When using AWS Fargate (link resides outside ibm.com) it is important to properly monitor the performance of applications but getting the full visibility needed can be difficult as it is challenging to monitor workloads without managing or controlling the orchestration. Current Application Performance Monitoring (APM) tools generally provide trace sampling and often only partial traces. This approach does not suffice when monitoring cloud-native environments that automatically scale, like AWS Fargate.
AWS itself also has a monitoring solution for AWS Fargate, AWS X-Ray (link resides outside ibm.com). X-Ray provides a distributed tracing solution that monitors applications running on AWS Fargate. With AWS X-Ray users can trace requests as they travel through the application while getting visibility into the application’s underlying components. AWS X-Ray helps developers analyze and debug problems within AWS environments. However, when it comes to deciding if it is the right monitoring solution some further considerations are required.
Cost: As always, when considering a solution, cost is an important factor to take into account. AWS X-Ray is billed on a per traced call basis. So depending on the amount of traffic that is being pushed through the applications, this can quickly become a non-trivial cost. There are also extra charges to analyze the traces after they are collected.
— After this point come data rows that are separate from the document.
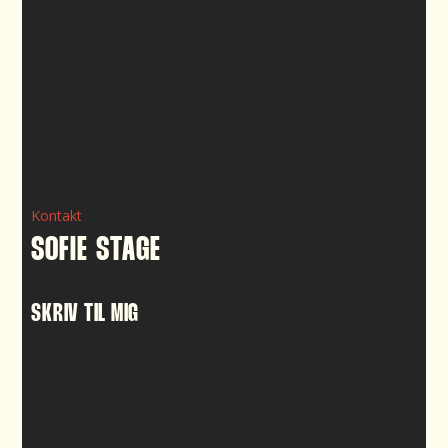
Kontakt
SOFIE STAGE
SKRIV TIL MIG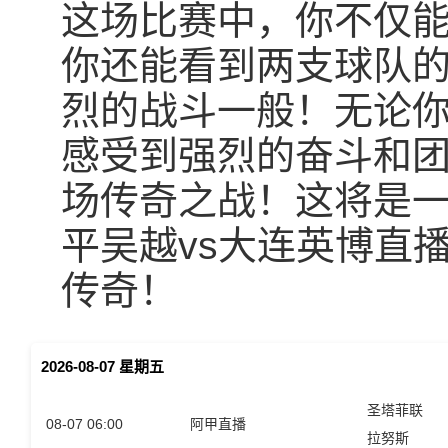
这场比赛中，你不仅
你还能看到两支球队
烈的战斗一般！无论
感受到强烈的奋斗和
场传奇之战！这将是
平吴越vs大连英博直
传奇！
2026-08-07 星期五
圣塔菲联
08-07 06:00
阿甲直播
拉努斯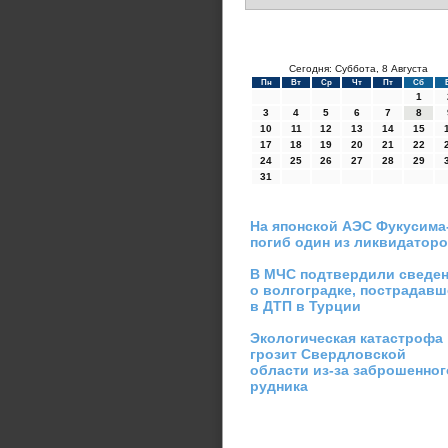
Сегодня: Суббота, 8 Августа
Пн
Вт
Ср
Чт
Пт
Сб
1
3
4
5
6
7
8
10
11
12
13
14
15
17
18
19
20
21
22
24
25
26
27
28
29
31
На японской АЭС Фукусима
погиб один из ликвидатор
В МЧС подтвердили сведе
о волгоградке, пострадав
в ДТП в Турции
Экологическая катастрофа
грозит Свердловской
области из-за заброшенног
рудника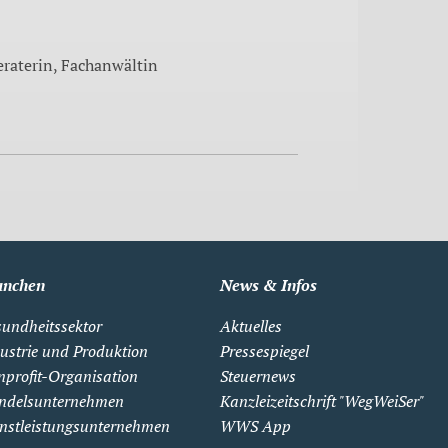
eraterin, Fachanwältin
anchen
News & Infos
undheitssektor
Aktuelles
ustrie und Produktion
Pressespiegel
profit-Organisation
Steuernews
ndelsunternehmen
Kanzleizeitschrift "WegWeiSer"
nstleistungsunternehmen
WWS App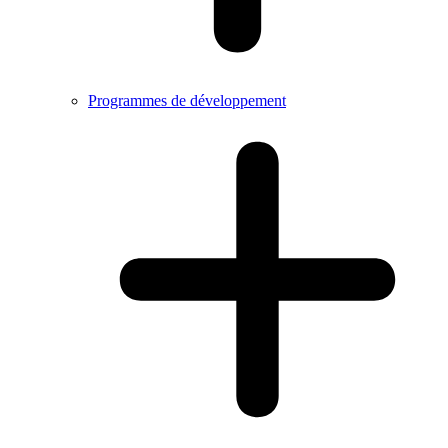
Programmes de développement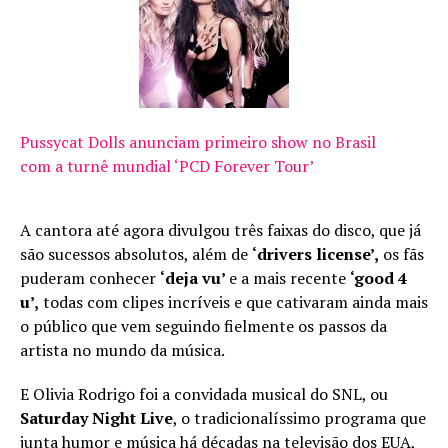
Pussycat Dolls anunciam primeiro show no Brasil
com a turnê mundial ‘PCD Forever Tour’
A cantora até agora divulgou três faixas do disco, que já
são sucessos absolutos, além de
‘drivers license’,
os fãs
puderam conhecer
‘deja vu’
e a mais recente
‘good 4
u’,
todas com clipes incríveis e que cativaram ainda mais
o público que vem seguindo fielmente os passos da
artista no mundo da música.
E Olivia Rodrigo foi a convidada musical do SNL, ou
Saturday Night Live
, o tradicionalíssimo programa que
junta humor e música há décadas na televisão dos EUA,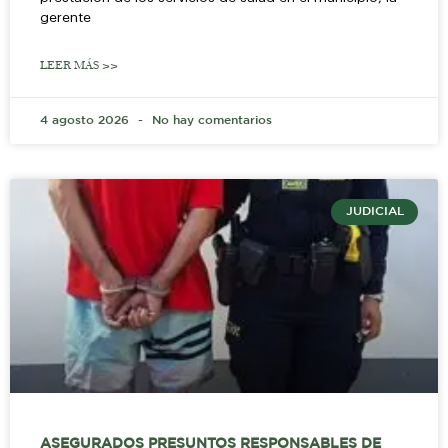
gerente
LEER MÁS >>
4 agosto 2026
No hay comentarios
JUDICIAL
ASEGURADOS PRESUNTOS RESPONSABLES DE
Limited to AWS: It is also important to take into account the entirety of the environment or environments the applications run on. AWS X-Ray is limited to tracing services that are being provided by, or are within, AWS. As such, AWS X-Ray has limited value in hybrid environments. Companies that have applications and services that span multiple environments need to consider the impact of having multiple monitoring solutions to gain the full visibility needed.